Problem statement ▸ Among the lines below, copy exactly those from the one with "buyers through Stellantis" through the one with "unnecessary search space", counting both ends.

[Saved entries]
+ + +
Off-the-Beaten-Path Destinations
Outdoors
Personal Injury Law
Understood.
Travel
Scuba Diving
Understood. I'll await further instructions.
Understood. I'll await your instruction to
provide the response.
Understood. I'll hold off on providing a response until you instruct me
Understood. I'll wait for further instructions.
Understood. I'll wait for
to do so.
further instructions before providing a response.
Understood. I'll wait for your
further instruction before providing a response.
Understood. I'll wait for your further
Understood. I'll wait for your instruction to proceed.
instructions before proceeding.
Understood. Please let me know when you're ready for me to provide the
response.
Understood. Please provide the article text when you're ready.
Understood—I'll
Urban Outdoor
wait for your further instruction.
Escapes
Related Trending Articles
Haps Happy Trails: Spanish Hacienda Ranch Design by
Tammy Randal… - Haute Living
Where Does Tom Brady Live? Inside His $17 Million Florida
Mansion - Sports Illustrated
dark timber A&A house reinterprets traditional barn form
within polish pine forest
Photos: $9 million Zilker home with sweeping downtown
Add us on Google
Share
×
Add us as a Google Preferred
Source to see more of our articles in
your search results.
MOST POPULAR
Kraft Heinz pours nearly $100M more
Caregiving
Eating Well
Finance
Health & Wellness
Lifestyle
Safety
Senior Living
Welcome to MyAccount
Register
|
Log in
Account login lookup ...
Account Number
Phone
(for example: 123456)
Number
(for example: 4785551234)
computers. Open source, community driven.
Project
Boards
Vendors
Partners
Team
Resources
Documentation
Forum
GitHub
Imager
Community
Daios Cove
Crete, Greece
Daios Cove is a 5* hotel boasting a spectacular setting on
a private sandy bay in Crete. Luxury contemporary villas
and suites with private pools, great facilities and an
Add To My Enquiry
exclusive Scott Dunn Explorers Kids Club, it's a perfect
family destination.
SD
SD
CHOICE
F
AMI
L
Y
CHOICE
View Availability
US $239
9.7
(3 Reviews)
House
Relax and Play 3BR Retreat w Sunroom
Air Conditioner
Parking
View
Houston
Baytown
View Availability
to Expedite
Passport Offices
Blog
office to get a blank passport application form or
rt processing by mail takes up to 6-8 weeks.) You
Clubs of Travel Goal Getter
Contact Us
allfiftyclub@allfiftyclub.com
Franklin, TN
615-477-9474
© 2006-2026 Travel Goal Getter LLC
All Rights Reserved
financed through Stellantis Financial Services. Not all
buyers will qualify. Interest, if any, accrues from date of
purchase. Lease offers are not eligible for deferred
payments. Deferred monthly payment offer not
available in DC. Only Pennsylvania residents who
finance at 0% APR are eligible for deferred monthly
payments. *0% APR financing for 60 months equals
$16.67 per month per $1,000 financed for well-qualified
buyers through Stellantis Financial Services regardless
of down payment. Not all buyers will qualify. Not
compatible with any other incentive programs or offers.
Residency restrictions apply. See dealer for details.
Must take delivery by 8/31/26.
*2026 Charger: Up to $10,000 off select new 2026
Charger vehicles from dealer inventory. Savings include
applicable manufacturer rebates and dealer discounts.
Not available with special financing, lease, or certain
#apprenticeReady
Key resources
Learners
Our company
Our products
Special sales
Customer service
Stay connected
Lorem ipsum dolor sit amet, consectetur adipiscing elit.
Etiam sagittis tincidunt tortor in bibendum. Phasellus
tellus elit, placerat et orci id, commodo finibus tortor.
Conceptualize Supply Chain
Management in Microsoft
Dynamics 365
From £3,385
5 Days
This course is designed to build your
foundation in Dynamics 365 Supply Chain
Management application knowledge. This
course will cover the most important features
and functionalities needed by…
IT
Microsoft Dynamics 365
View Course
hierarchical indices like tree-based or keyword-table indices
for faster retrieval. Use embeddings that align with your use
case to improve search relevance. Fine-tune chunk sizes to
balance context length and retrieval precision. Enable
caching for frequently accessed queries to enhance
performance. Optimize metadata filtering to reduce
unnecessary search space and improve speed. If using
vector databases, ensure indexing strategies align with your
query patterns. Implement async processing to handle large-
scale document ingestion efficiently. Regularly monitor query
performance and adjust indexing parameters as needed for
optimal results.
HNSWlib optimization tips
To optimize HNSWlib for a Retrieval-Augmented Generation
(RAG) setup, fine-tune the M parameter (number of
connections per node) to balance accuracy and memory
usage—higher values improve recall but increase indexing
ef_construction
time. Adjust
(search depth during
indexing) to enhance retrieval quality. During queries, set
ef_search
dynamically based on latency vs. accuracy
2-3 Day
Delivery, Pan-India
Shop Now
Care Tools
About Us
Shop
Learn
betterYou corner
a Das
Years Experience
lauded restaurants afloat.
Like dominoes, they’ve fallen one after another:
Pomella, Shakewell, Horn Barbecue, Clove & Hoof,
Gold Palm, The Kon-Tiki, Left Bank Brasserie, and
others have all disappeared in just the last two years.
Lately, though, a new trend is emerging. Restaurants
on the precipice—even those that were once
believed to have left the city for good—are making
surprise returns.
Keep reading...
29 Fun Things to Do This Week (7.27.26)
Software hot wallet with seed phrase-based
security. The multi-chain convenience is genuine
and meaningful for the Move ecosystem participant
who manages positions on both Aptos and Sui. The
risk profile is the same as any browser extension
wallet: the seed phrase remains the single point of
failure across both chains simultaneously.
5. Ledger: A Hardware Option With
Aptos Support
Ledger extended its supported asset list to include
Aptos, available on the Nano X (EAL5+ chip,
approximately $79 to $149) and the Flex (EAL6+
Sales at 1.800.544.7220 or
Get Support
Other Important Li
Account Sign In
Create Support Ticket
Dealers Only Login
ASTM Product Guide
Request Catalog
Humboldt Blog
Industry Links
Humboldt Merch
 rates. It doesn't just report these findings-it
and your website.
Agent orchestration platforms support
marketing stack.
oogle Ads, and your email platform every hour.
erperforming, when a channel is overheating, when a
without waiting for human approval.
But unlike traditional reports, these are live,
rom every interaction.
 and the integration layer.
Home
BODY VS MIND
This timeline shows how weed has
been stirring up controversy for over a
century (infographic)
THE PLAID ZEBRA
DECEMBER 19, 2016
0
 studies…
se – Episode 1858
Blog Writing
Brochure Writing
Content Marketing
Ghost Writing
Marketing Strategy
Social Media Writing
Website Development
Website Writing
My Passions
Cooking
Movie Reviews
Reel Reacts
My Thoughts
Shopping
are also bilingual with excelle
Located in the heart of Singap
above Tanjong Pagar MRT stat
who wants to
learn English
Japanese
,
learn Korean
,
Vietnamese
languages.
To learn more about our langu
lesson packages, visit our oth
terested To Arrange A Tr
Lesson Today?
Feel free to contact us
+ + +
Result of this task ▸
buyers through Stellantis Financial Services regardless
of down payment. Not all buyers will qualify. Not
compatible with any other incentive programs or offers.
Residency restrictions apply. See dealer for details.
Must take delivery by 8/31/26.
*2026 Charger: Up to $10,000 off select new 2026
Charger vehicles from dealer inventory. Savings include
applicable manufacturer rebates and dealer discounts.
Not available with special financing, lease, or certain
#apprenticeReady
Key resources
Learners
Our company
Our products
Special sales
Customer service
Stay connected
Lorem ipsum dolor sit amet, consectetur adipiscing elit.
Etiam sagittis tincidunt tortor in bibendum. Phasellus
tellus elit, placerat et orci id, commodo finibus tortor.
Conceptualize Supply Chain
Management in Microsoft
Dynamics 365
From £3,385
5 Days
This course is designed to build your
foundation in Dynamics 365 Supply Chain
Management application knowledge. This
course will cover the most important features
and functionalities needed by…
IT
Microsoft Dynamics 365
View Course
hierarchical indices like tree-based or keyword-table indices
for faster retrieval. Use embeddings that align with your use
case to improve search relevance. Fine-tune chunk sizes to
balance context length and retrieval precision. Enable
caching for frequently accessed queries to enhance
performance. Optimize metadata filtering to reduce
unnecessary search space and improve speed. If using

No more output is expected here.